- _Collected data_:
=-=-=

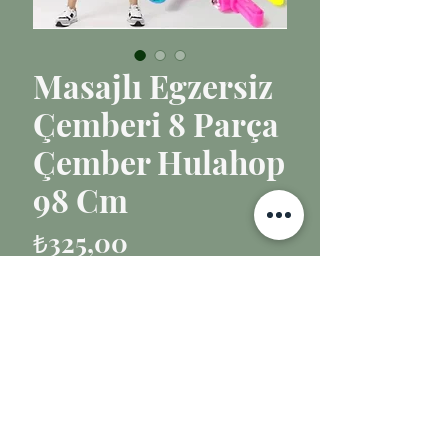
Masajlı Egzersiz
Çemberi 8 Parça
Çember Hulahop
98 Cm
Fiyat
₺325,00
Adet
*
Sepete Ekle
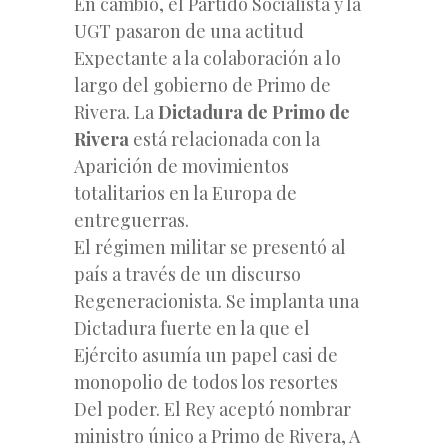
En cambio, el Partido Socialista y la
UGT pasaron de una actitud
Expectante a la colaboración a lo
largo del gobierno de Primo de
Rivera. La
Dictadura de Primo de
Rivera
está relacionada con la
Aparición de movimientos
totalitarios en la Europa de
entreguerras.
El régimen militar se presentó al
país a través de un discurso
Regeneracionista. Se implanta una
Dictadura fuerte en la que el
Ejército asumía un papel casi de
monopolio de todos los resortes
Del poder. El Rey aceptó nombrar
ministro único a Primo de Rivera, A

=-=-=

- _Work to be completed_: Go through the data and gather every line that holds "Primo".

- _Answer box_:
largo del gobierno de Primo de
Dictadura de Primo de
ministro único a Primo de Rivera, A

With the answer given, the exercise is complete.